Section 19 · Error Tracking & Reliability
Error Reporting
Error tracking, configuration, deployment integration, and AI-driven error handling
This guide walks you through auditing a project's error reporting capabilities, covering Sentry (or similar) setup, configuration, deployment integration, and AI-driven error handling.
The Goal: Errors That Fix Themselves
Production errors should flow from detection to diagnosis to fix with minimal friction. A mature error pipeline means every error is tracked, readable, correlated to deploys, and triaged for action.
- Captured — error tracking tool installed, initialized early, and properly configured
- Privacy-aware — PII handling intentionally configured with scrubbing or documented justification
- Readable — stack traces and source maps show original code, not minified output
- Correlated — deployment integration ties errors to specific releases
- Actionable — AI-driven triage, prioritization, and auto-PR creation for fixes
Before You Start
- Identify the error tracking tool (Sentry, Bugsnag, Rollbar, Raygun, etc.)
- Get access to the error tracking dashboard
- Identify frontend vs backend error tracking (may be separate)
Setup
Sentry or similar error tracking SDK installed, initialized early, and DSN configured
“How many errors happened in production in the last 24 hours?”

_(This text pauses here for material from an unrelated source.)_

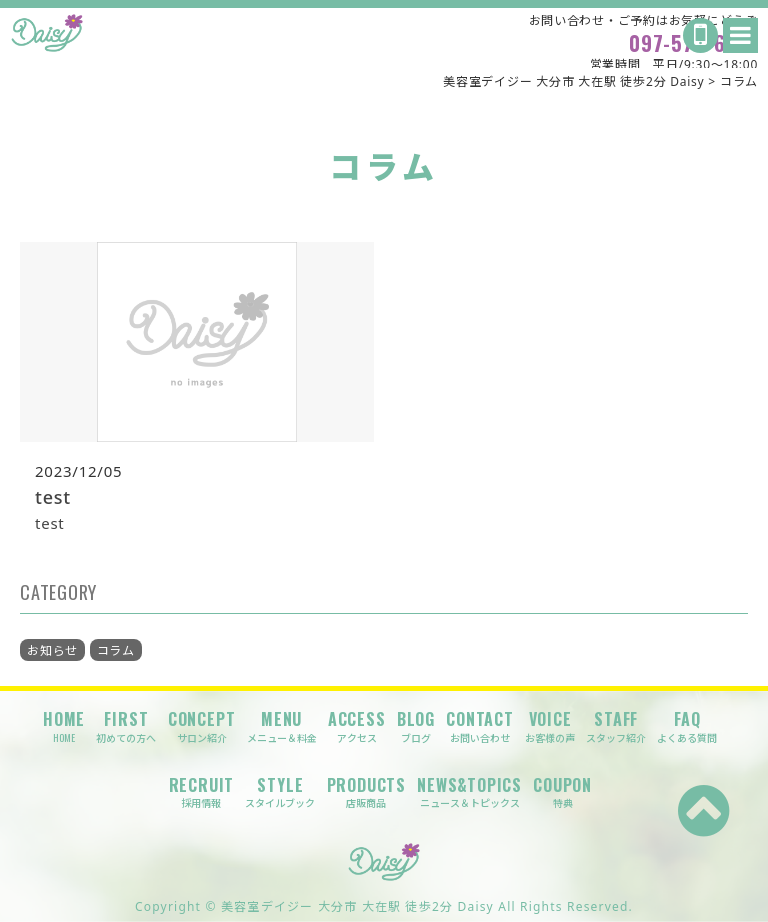 The width and height of the screenshot is (768, 922). Describe the element at coordinates (687, 726) in the screenshot. I see `FAQ` at that location.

Personal data handling is intentional - either scrubbed or enabled with documented rationale
“Are user passwords or tokens ending up in your error logs?”
Stack traces enabled and useful; performance tracing configured with appropriate sample rate
“Do your stack traces point to real source lines or minified junk?”
Source maps generated, uploaded to Sentry via CI/CD, stack traces show original source
“What line of code caused last week's frontend error?”
Releases created in Sentry, deploy notifications sent, errors filterable by release
“Did errors spike after your last deploy, and did you catch it?”
AI-Driven Error Handling
Scheduled AI/Claude review of errors with actionable output (Slack, issues, or PRs)
“When did a human last actually review your error inbox?”
AI identifies fixable errors and creates labeled PRs requiring human review
“How many fixable errors have sat in Sentry for months?”
Errors prioritized by impact, routed to owners, known errors filtered, issue tracker integration
“Who owns the error your most important user hit yesterday?”